This Real Female Killer Was An Inspiration For Psychopathic 'Killing Eve' Assassin
Investigators say that Angela Simpson stabbed Terry Neely approximately 50 times, dismembered him, and burned his remains in a trash can.
Angela Simpson [ WorldStarHipHop.com via swagny6000/YouTube (screenshot)]
The creator of Killing Eve has revealed that a female murderer who calmly revealed in a video interview how she tortured and killed a man in a wheelchair was the inspiration behind the fictional female assassin in the TV progam.
The hit BBC TV show focuses on the intense cat-and-mouse relationship between the female assassin Villanelle, played by Jodie Comer, and Sandra Oh’s intelligence officer Eve.
The show’s creator, Phoebe Waller-Bridge, said in a recent interview that she was Googling female assassins while researching the show, and was struck by a 2012 YouTube video with convicted killer Angela Simpson, according to The New York Times.
In 2009, Simpson lured 46-year-old Terry Neely to her Phoenix apartment by promising him drugs and sex. She then stabbed, strangled, beat, and tortured him because she believed that he was a “snitch.”
During the three-day ordeal, Simpson pulled her victim's teeth out in front of a mirror and drove a nail into his head.
Investigators say that she stabbed Neely approximately 50 times, dismembered him, and burned his remains in a trash can. She received life in prison for the murder, plus 14 years for other charges.

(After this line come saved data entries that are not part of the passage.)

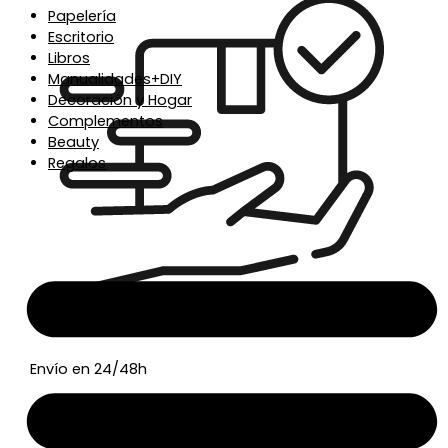
Papelería
Escritorio
Libros
Manualidades+DIY
Decoración y Hogar
Complementos
Beauty
Regalos
Envío en 24/48h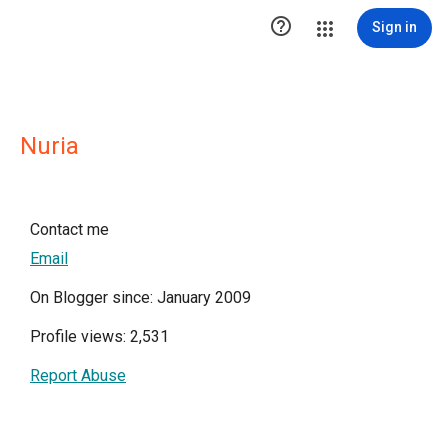

Sign in
Nuria
Contact me
Email
On Blogger since: January 2009
Profile views: 2,531
Report Abuse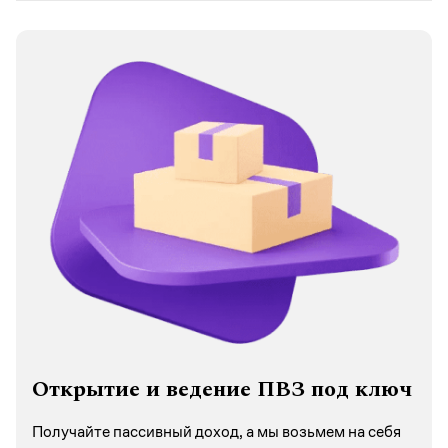
Открытие и ведение ПВЗ под ключ
Получайте пассивный доход, а мы возьмем на себя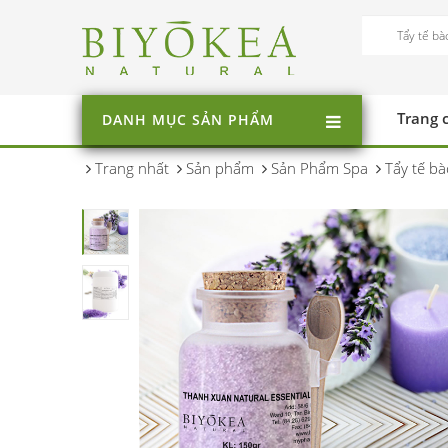
Trang 
DANH MỤC SẢN PHẨM
Trang nhất
Sản phẩm
Sản Phẩm Spa
Tẩy tế bà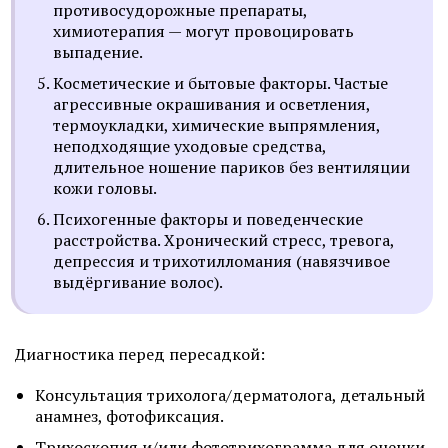
противосудорожные препараты,
химиотерапия — могут провоцировать
выпадение.
Косметические и бытовые факторы. Частые
агрессивные окрашивания и осветления,
термоукладки, химические выпрямления,
неподходящие уходовые средства,
длительное ношение париков без вентиляции
кожи головы.
Психогенные факторы и поведенческие
расстройства. Хронический стресс, тревога,
депрессия и трихотилломания (навязчивое
выдёргивание волос).
Диагностика перед пересадкой:
Консультация трихолога/дерматолога, детальный
анамнез, фотофиксация.
Трихоскопия и/или фототрихограмма для оценки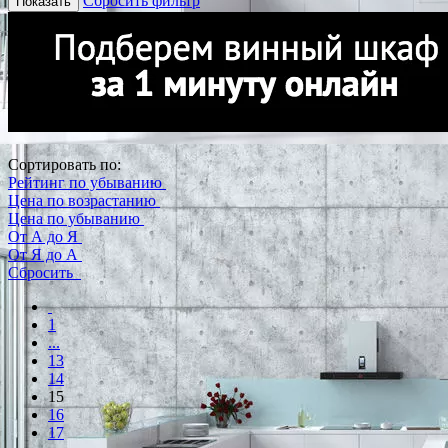
Сбросить фильтр
Показать
Сортировать по:
Рейтинг по убыванию
Цена по возрастанию
Цена по убыванию
От А до Я
От Я до А
Сбросить
1
...
13
14
15
16
17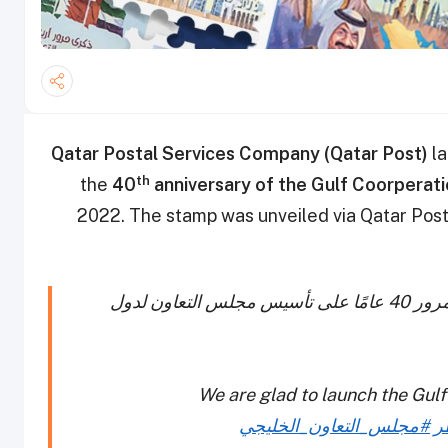
Qatar Postal Services Company (Qatar Post)
la
th
the
40
anniversary of the Gulf Coorperat
2022. The stamp was unveiled via Qatar Post
يسرّنا الإعلان عن الطابع البريدي الجديد، بمناسبة مرور 40 عامًا على تأسيس مجلس التعاون لدول
We are glad to launch the Gul
ر
#مجلس_التعاون_الخليجي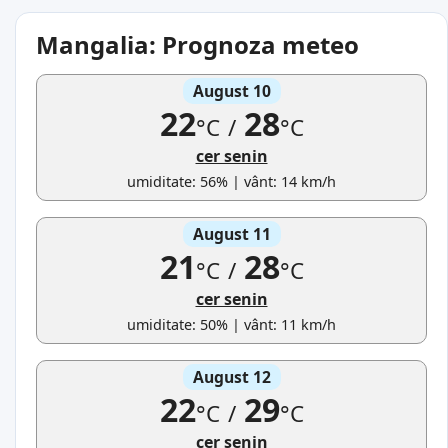
Mangalia: Prognoza meteo
August 10
22
28
°C
/
°C
cer senin
umiditate: 56% | vânt: 14 km/h
August 11
21
28
°C
/
°C
cer senin
umiditate: 50% | vânt: 11 km/h
August 12
22
29
°C
/
°C
cer senin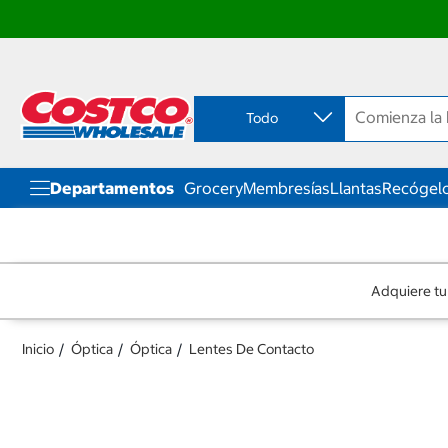
Ir
Ir
directo
directo
al
al
contenido
menú
Todo
de
navegación
Departamentos
Grocery
Membresías
Llantas
Recógelo
Adquiere tu
Inicio
Óptica
Óptica
Lentes De Contacto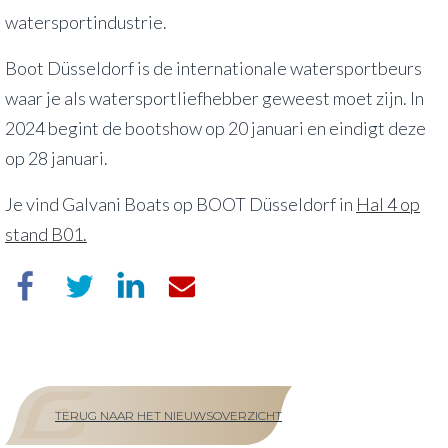
watersportindustrie.
Boot Düsseldorf is de internationale watersportbeurs
waar je als watersportliefhebber geweest moet zijn. In
2024 begint de bootshow op 20 januari en eindigt deze
op 28 januari.
Je vind Galvani Boats op BOOT Düsseldorf in
Hal 4 op
stand B01
.
TERUG NAAR HET NIEUWSOVERZICHT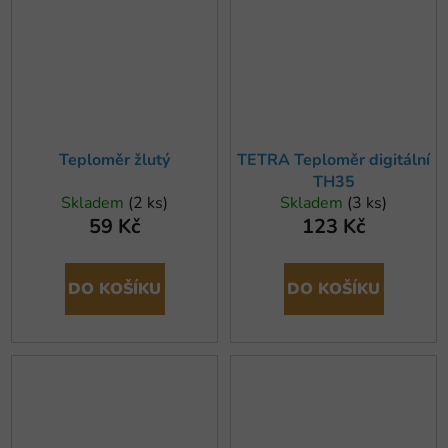
Teploměr žlutý
TETRA Teploměr digitální
TH35
Skladem
(2 ks)
Skladem
(3 ks)
59 Kč
123 Kč
DO KOŠÍKU
DO KOŠÍKU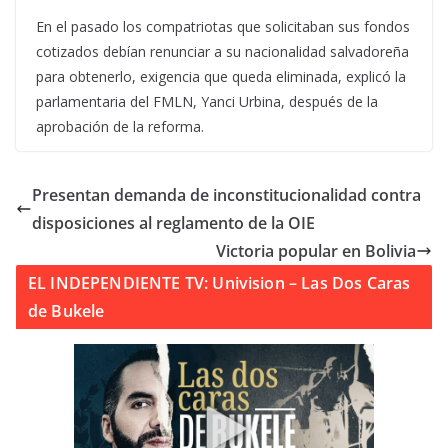
En el pasado los compatriotas que solicitaban sus fondos
cotizados debían renunciar a su nacionalidad salvadoreña
para obtenerlo, exigencia que queda eliminada, explicó la
parlamentaria del FMLN, Yanci Urbina, después de la
aprobación de la reforma.
Presentan demanda de inconstitucionalidad contra
disposiciones al reglamento de la OIE
Victoria popular en Bolivia
EL INDEPENDIENTE TV: Univision – Las Dos Caras
de Bukele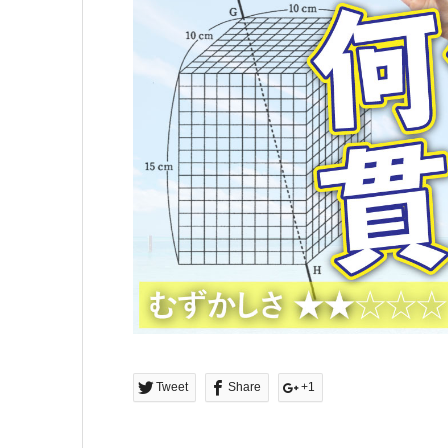
Tweet
Share
+1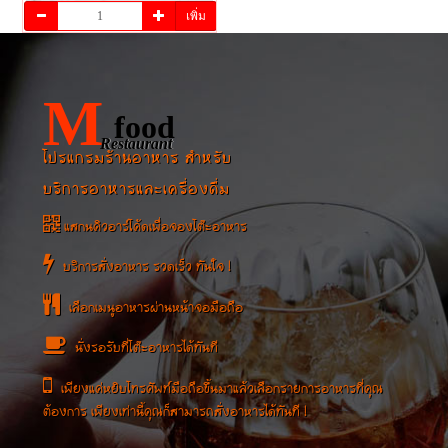
เพิ่ม
M
food
Restaurant
โปรแกรมร้านอาหาร สำหรับ
บริการอาหารและเครื่องดื่ม
แสกนคิวอาร์โค้ดเพื่อจองโต๊ะอาหาร
บริการสั่งอาหาร รวดเร็ว ทันใจ !
เลือกเมนูอาหารผ่านหน้าจอมือถือ
นั่งรอรับที่โต๊ะอาหารได้ทันที
เพียงแค่หยิบโทรศัพท์มือถือขึ้นมาแล้วเลือกรายการอาหารที่คุณ
ต้องการ เพียงเท่านี้คุณก็สามารถสั่งอาหารได้ทันที !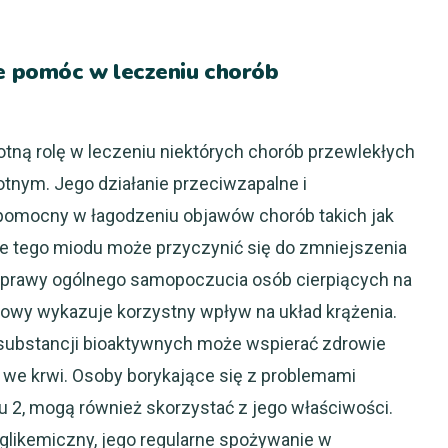
 pomóc w leczeniu chorób
tną rolę w leczeniu niektórych chorób przewlekłych
nym. Jego działanie przeciwzapalne i
pomocny w łagodzeniu objawów chorób takich jak
ie tego miodu może przyczynić się do zmniejszenia
oprawy ogólnego samopoczucia osób cierpiących na
towy wykazuje korzystny wpływ na układ krążenia.
h substancji bioaktywnych może wspierać zdrowie
 we krwi. Osoby borykające się z problemami
pu 2, mogą również skorzystać z jego właściwości.
glikemiczny, jego regularne spożywanie w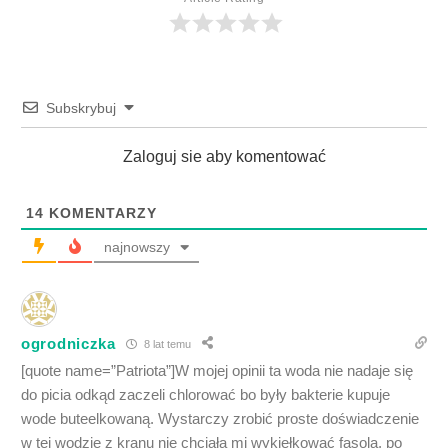
Subskrybuj
Zaloguj sie aby komentować
14
KOMENTARZY
najnowszy
ogrodniczka
8 lat temu
[quote name=”Patriota”]W mojej opinii ta woda nie nadaje się
do picia odkąd zaczeli chlorować bo były bakterie kupuje
wode buteelkowaną. Wystarczy zrobić proste doświadczenie
w tej wodzie z kranu nie chciała mi wykiełkować fasola, po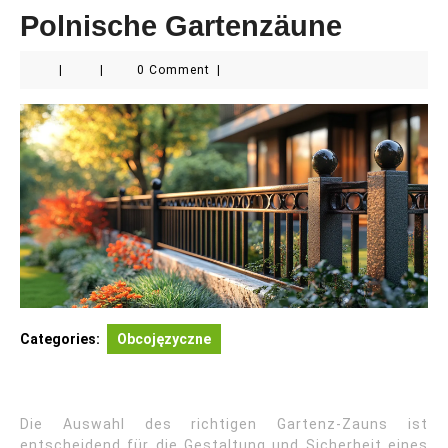
Polnische Gartenzäune
|
|
0 Comment
|
Categories:
Obcojęzyczne
Die Auswahl des richtigen Gartenz-Zauns ist
entscheidend für die Gestaltung und Sicherheit eines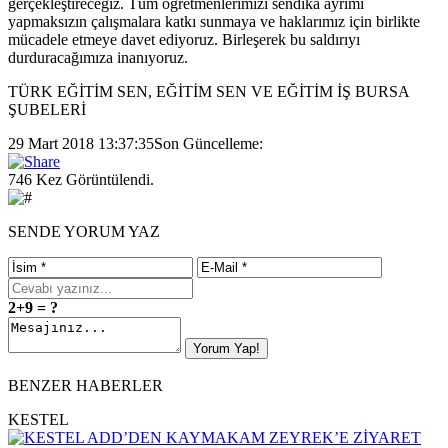
gerçekleştireceğiz. Tüm öğretmenlerimizi sendika ayrımı
yapmaksızın çalışmalara katkı sunmaya ve haklarımız için birlikte
mücadele etmeye davet ediyoruz. Birleşerek bu saldırıyı
durduracağımıza inanıyoruz.
TÜRK EĞİTİM SEN, EĞİTİM SEN VE EĞİTİM İŞ BURSA
ŞUBELERİ
29 Mart 2018 13:37:35
Son Güncelleme:
746 Kez Görüntülendi.
SENDE YORUM YAZ
2+9 = ?
BENZER HABERLER
KESTEL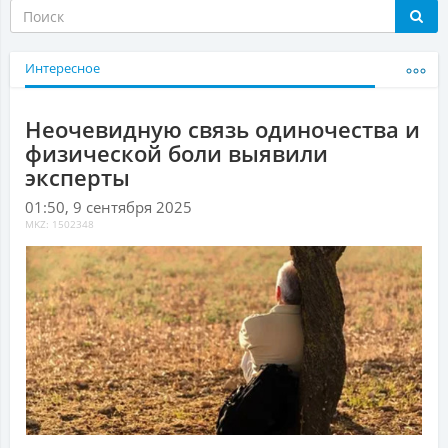
Интересное
Неочевидную связь одиночества и
физической боли выявили
эксперты
01:50, 9 сентября 2025
MKZ: 1502348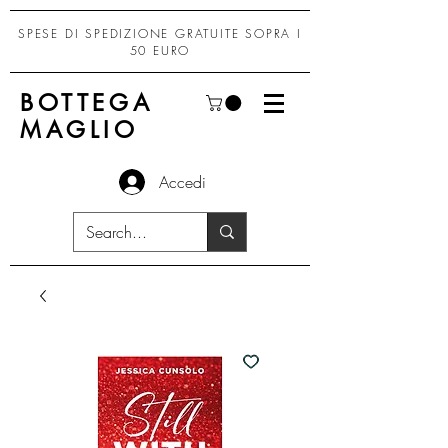
SPESE DI SPEDIZIONE GRATUITE SOPRA I
50 EURO
BOTTEGA
MAGLIO
Accedi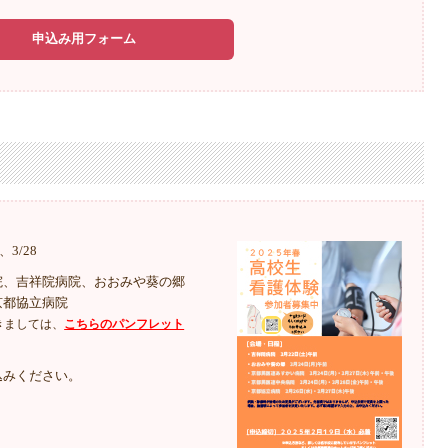
申込み用フォーム
7、3/28
院、吉祥院病院、おおみや葵の郷
京都協立病院
きましては、
こちらのパンフレット
込みください。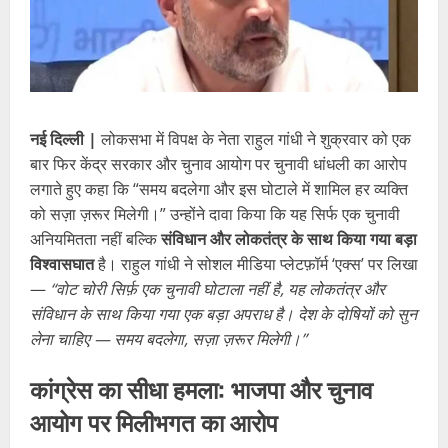
नई दिल्ली |
लोकसभा में विपक्ष के नेता राहुल गांधी ने शुक्रवार को एक
बार फिर केंद्र सरकार और चुनाव आयोग पर चुनावी धांधली का आरोप
लगाते हुए कहा कि “समय बदलेगा और इस घोटाले में शामिल हर व्यक्ति
को सज़ा ज़रूर मिलेगी।” उन्होंने दावा किया कि यह सिर्फ एक चुनावी
अनियमितता नहीं बल्कि
संविधान और लोकतंत्र के साथ किया गया बड़ा
विश्वासघात
है। राहुल गांधी ने सोशल मीडिया प्लेटफ़ॉर्म ‘एक्स’ पर लिखा
—
“वोट चोरी सिर्फ़ एक चुनावी घोटाला नहीं है, यह लोकतंत्र और
संविधान के साथ किया गया एक बड़ा अपराध है। देश के दोषियों को सुन
लेना चाहिए — समय बदलेगा, सज़ा ज़रूर मिलेगी।”
कांग्रेस का सीधा हमला: भाजपा और चुनाव
आयोग पर मिलीभगत का आरोप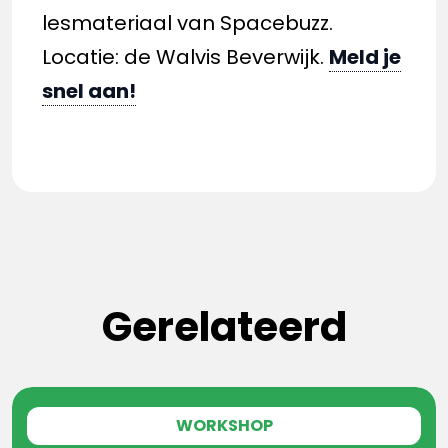
lesmateriaal van Spacebuzz.
Locatie: de Walvis Beverwijk.
Meld je
snel aan!
Gerelateerd
WORKSHOP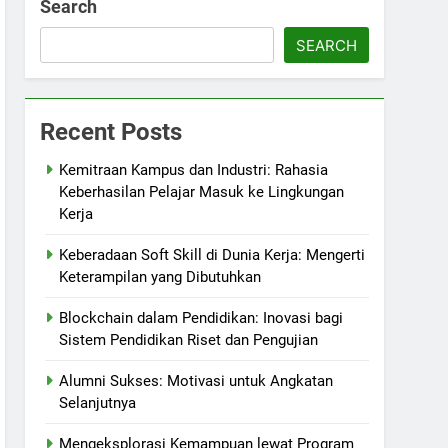
Search
SEARCH
Recent Posts
Kemitraan Kampus dan Industri: Rahasia
Keberhasilan Pelajar Masuk ke Lingkungan
Kerja
Keberadaan Soft Skill di Dunia Kerja: Mengerti
Keterampilan yang Dibutuhkan
Blockchain dalam Pendidikan: Inovasi bagi
Sistem Pendidikan Riset dan Pengujian
Alumni Sukses: Motivasi untuk Angkatan
Selanjutnya
Mengeksplorasi Kemampuan lewat Program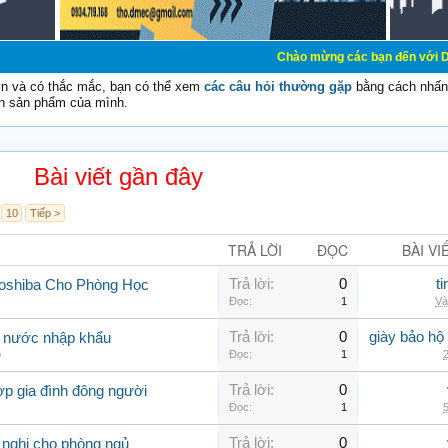
Chào mừng các bạn đến với Diễn đàn Cơ Điện
vn và có thắc mắc, bạn có thể xem
các câu hỏi thường gặp
bằng cách nhấn 
n sản phẩm của mình.
Bài viết gần đây
10
Tiếp >
TRẢ LỜI
ĐỌC
BÀI VI
Trả lời:
0
t
Toshiba Cho Phòng Học
Đọc:
1
Và
Trả lời:
0
giày bảo hộ
g nước nhập khẩu
p
Đọc:
1
2
Trả lời:
0
ợp gia đình đông người
Đọc:
1
5
Trả lời:
0
 nghi cho phòng ngủ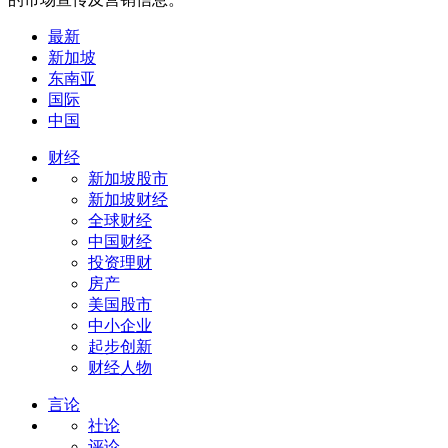
最新
新加坡
东南亚
国际
中国
财经
新加坡股市
新加坡财经
全球财经
中国财经
投资理财
房产
美国股市
中小企业
起步创新
财经人物
言论
社论
评论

In the YouTube clip, Simpson revealed that her only regret was that she would have made the torture last longer. And when asked if she was remorseful, Simpson replied, “Not at all,” and added, “Why would I be?”
“I took him to my house, walked him down the street … walked him upstairs, kicked his ass, and killed him,” she said.
She said that she did not care what anyone thought of her, and did not expect any sympathy. At times, she laughed and joked with her interviewer.
Asked if she believed that justice had been served by her receiving life in prison, Simpson said she did not. “I should have gotten the death penalty,” she said.
When asked if there was anything that she would have changed about what happened, Simpson said, “I don’t regret killing him." She then added, “I would have kept him alive a week. I would have tortured him for a week instead of three days. And I regret not killing my other victim.”
When asked if she would kill again, she replied, “If the opportunity arises, I hope so!”
At the end of the interview, she can be heard laughing and joking with the reporter, and saying, “Good sh*t, dude! That’s going to be wicked! Make it look good, please!”
Waller-Bridge revealed that the hit true crime podcast My Favorite Murder also helped inspire the darkly comic tone of the show.
In past seasons, many of Villanelle’s murder methods have been over-the-top — including the infamous “death by hairpin.”
Waller-Bridge was also influenced by the 2016 ad for KENZO World perfume in which Margaret Qualley begins to freak out during a dinner party, and the psychopathic hitman in No Country For Old Men played by Javier Bardem.